By: Kristin Beck
Someone asked me recently how I became involved in sustainability. Thinking back, it wasn’t when I started learning about climate change. That came later. It wasn’t even joining Greenpeace after the sinking of the Rainbow Warrior. It was before that. It was the trees. As far back as I can remember, I’ve loved trees. The dogwood in my parents’ front yard with its riot of pink flowers in the spring. The olive tree on the other side of the yard that never produced olives but had beautiful silvery-green leaves. I couldn’t imagine a home that wasn’t surrounded by trees and I mourned every time I saw one cut someone cut one down. I suspect I might be part Lorax.
What I definitely am is a gardener. There’s nothing like putting your hands in the dirt and coaxing something to grow. Every May I plant tomatoes with great optimism. Sometimes that works out spectacularly. Other times, not so much. For the past few years, I’ve been nurturing a tiny pollinator garden in a sunny spot in the yard. Purple coneflowers and yellow tickseed, a few goldenrods I didn’t plant that somehow showed up anyway. It’s the trees, though, that are my most hopeful project.
Remember the summer of 2020? We were all starting to understand that the pandemic wasn’t going to just run its course and disappear. None of us were vaccinated yet. We were trying to figure out how to go about our lives in a way that kept us safe and protected the vulnerable people around us. Gardening was one of the things we could still do without worry.
I was trying to grow red bell peppers. Something I’ve done with limited success in the past. Usually, the squirrels get to them before I do. That summer I tried to grow them from seeds in pots on the deck where I reasoned the squirrels wouldn’t venture. I didn’t manage to grow peppers. I did grow a little volunteer maple seeding. About the same time a friend called me to come rescue a redbud sprout from her lawn before the mower got to it.

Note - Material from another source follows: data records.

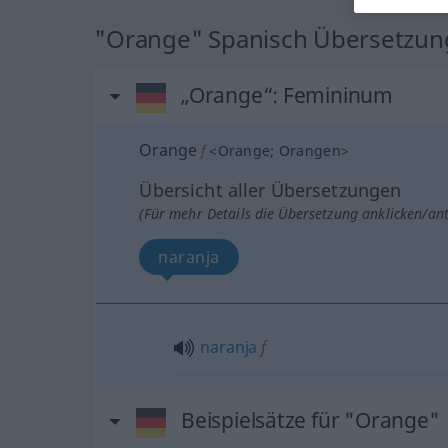
"Orange" Spanisch Übersetzun
„Orange“
: Femininum
Orange
f
<
Orange
;
Orangen
>
Übersicht aller Übersetzungen
(Für mehr Details die Übersetzung anklicken/an
naranja
naranja
f
Beispielsätze für "Orange"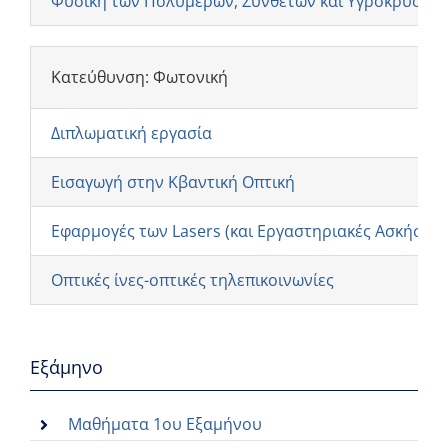
Φυσική των Πολυμερών, Σύνθετων και Υγροκρυσταλ
Κατεύθυνση: Φωτονική
Διπλωματική εργασία
Εισαγωγή στην Κβαντική Οπτική
Εφαρμογές των Lasers (και Εργαστηριακές Ασκήσεις 
Οπτικές ίνες-οπτικές τηλεπικοινωνίες
Εξάμηνο
Μαθήματα 1ου Εξαμήνου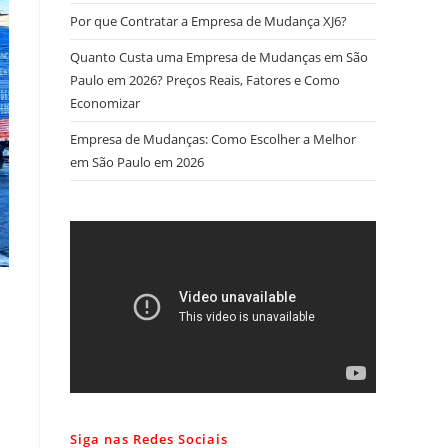
Por que Contratar a Empresa de Mudança XJ6?
Quanto Custa uma Empresa de Mudanças em São
Paulo em 2026? Preços Reais, Fatores e Como
Economizar
Empresa de Mudanças: Como Escolher a Melhor
em São Paulo em 2026
Siga nas Redes Sociais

That’s how I came to have my quarantine babies. Two little trees I grew in pots that first summer, sheltered over the winter, transferred to bigger pots the next summer and finally planted in the ground last fall.
Isaac Newton supposedly invented calculus while isolating during the Plague. I didn’t do that. I didn’t write a book, train for a marathon or learn to play a musical instrument, either. But I did help something beautiful get started. My trees will make oxygen and shade and habitats for years to come. And that’s not nothing.
We sometimes ask ourselves what we can do to fight climate change and create a sustainable future. It can feel overwhelming because the answer is, there isn’t an answer. Not one single answer, anyway. It’s going to take all of us, doing a lot of things. Driving less. Adjusting thermostats. Switching to renewables. Telling the companies we do business with how we expect them to act – and holding them accountable for it. Telling the government that represents us how we expect it to act – and backing that up with our votes. Talking about climate change with friends, neighbors and our faith communities. Maybe planting a tree or two. That’s not nothing.